0



02May2011

Ensure success to your Fatwire Project / 2

In a previous article about ensuring success of your FatWire project, I focused mostly good content model design . Today I am focusing on  appropriate template design: why you should design your templates before coding them, and how.

Why you need good template design

Once you have a good content model, it is time to go for designing  the template hierarchy.

Actually, you need a design for templates. Fatwire has some requirements on template naming built-in in the underlying logic of their tags. Here is a post that tries to explain the underlying ideas of Fatwire template coding. Basically, in a good design, content model types looks like classes, while templates looks like methods.

Well designed templates have a simple name, the code is short and straight forward, and it is very easy to read. Fatwire tags for templates are very verbose, with an overwhelming number of options. But using them in a consistently way will make your code readable.

You can check FatPhone template source code for some examples of how template should be named and coded. Those  examples are not actually my personal opinion but they follow closely Fatwire best practices, examples and recommendations (I was a trainer for FatWire).

Actually,  some so-called "Fatwire developer" (people that not only don't take any training classes but don't even bore of reading manuals) don't understand the design.

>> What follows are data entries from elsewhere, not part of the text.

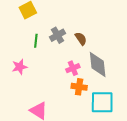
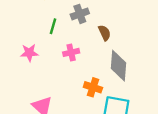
gray cross: (58, 35) -> (80, 14), moved
pink cross: (73, 68) -> (71, 52), moved

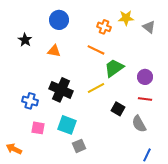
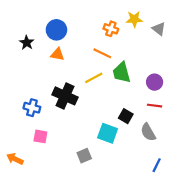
blue circle: (59, 20) -> (56, 30), moved
green trapezoid: (114, 68) -> (121, 72), turned -70
yellow line: (96, 88) -> (94, 78), moved
cyan square: (67, 125) -> (108, 133), moved

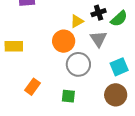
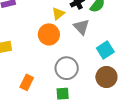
gray circle: (78, 64) -> (67, 68), moved
green square: (68, 96) -> (63, 94), moved

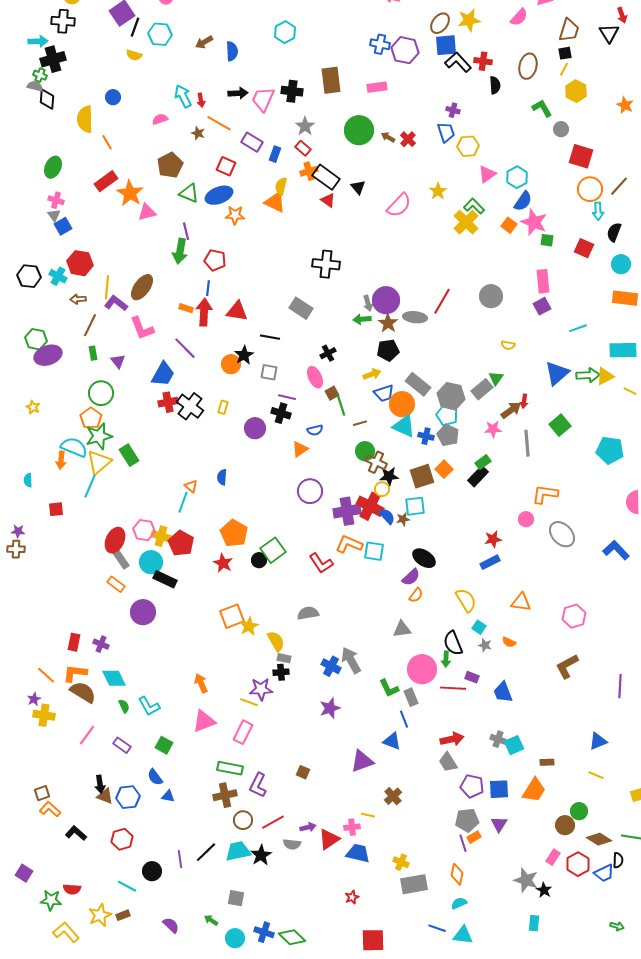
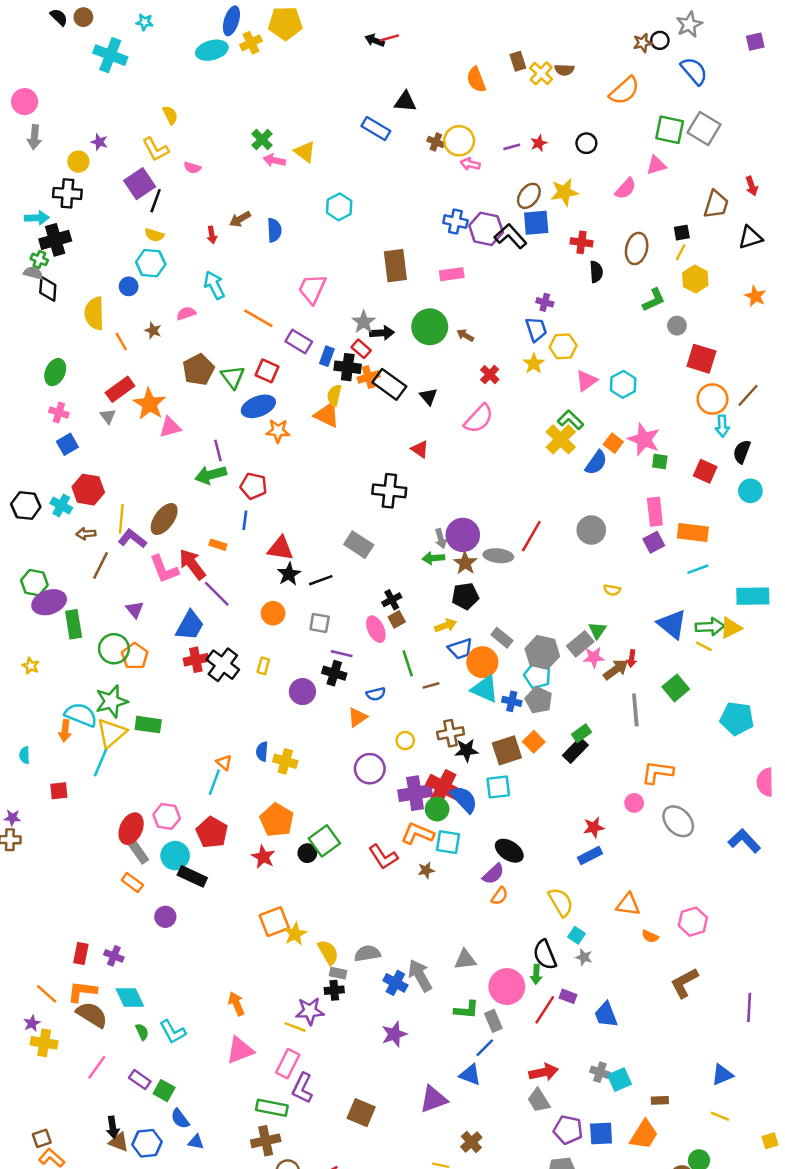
brown trapezoid: (569, 30) -> (716, 204), moved
black triangle: (609, 33) -> (750, 237), moved, turned 45
cyan hexagon: (160, 34) -> (151, 263), moved
black L-shape: (458, 62) -> (511, 236), moved
black cross: (292, 91) -> (348, 367), moved
black arrow: (238, 93) -> (382, 333), moved
red arrow: (201, 100) -> (212, 235), moved
green L-shape: (542, 108) -> (654, 300), turned 95
brown star: (198, 133) -> (153, 330), moved
red cross: (408, 139) -> (490, 375), moved
yellow star: (438, 191) -> (534, 364), moved
green triangle: (189, 193) -> (233, 377), moved, turned 30
red triangle: (328, 200) -> (420, 449), moved
blue semicircle: (523, 201) -> (596, 463), moved
gray triangle: (54, 215) -> (108, 416), moved
green arrow: (180, 251) -> (211, 475), turned 65
orange rectangle: (625, 298) -> (693, 532), moved
red arrow: (204, 312) -> (192, 564), moved, turned -40
black line: (270, 337) -> (321, 580), turned -30
green rectangle: (93, 353) -> (74, 624), moved, size x1.6
black star: (244, 355) -> (289, 574), moved
blue triangle: (557, 373) -> (672, 624), turned -40
gray rectangle: (418, 384) -> (502, 638), size x0.7
yellow line: (630, 391) -> (704, 646), moved
brown square: (332, 393) -> (397, 619), moved
orange pentagon: (91, 418) -> (135, 656), moved
pink star: (493, 429) -> (594, 657), moved
green circle: (365, 451) -> (437, 809), moved
green rectangle: (129, 455) -> (148, 725), turned -50
brown cross: (376, 462) -> (451, 733), turned -35
yellow circle: (382, 489) -> (405, 741), moved
blue semicircle: (387, 516) -> (464, 799), size x1.4
brown star: (403, 519) -> (426, 870), moved
yellow cross: (161, 536) -> (285, 761), moved
purple circle: (143, 612) -> (165, 917), size x0.7
gray semicircle: (308, 613) -> (367, 953), moved
gray triangle: (402, 629) -> (465, 960), moved
orange semicircle: (509, 642) -> (650, 936), moved
green L-shape: (389, 688) -> (466, 1010), turned -60
red line: (453, 688) -> (545, 1010), turned -60
blue line: (404, 719) -> (485, 1048), turned 66
green square: (164, 745) -> (164, 1091), moved
brown square: (303, 772) -> (361, 1113), size x1.6
purple L-shape: (258, 785) -> (302, 1088), moved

Well, they  don't even understand  the meaning of many parameters (for example the parent, the context, even the appropriate use of c and cid), and write templates badly.

The biggest and more frequent mistake I have seen are templates  with very complex Java coding , whose structure and naming coded shows clearly the code don't understand there is an underlying caching system.

For example, they store a parameter as an attribute  and they read it in another template that can be actually cached!!! The result  lead to unnecessary long code and repetitive code, full of  tricks written in Java. And, most important, those templates do not cache properly.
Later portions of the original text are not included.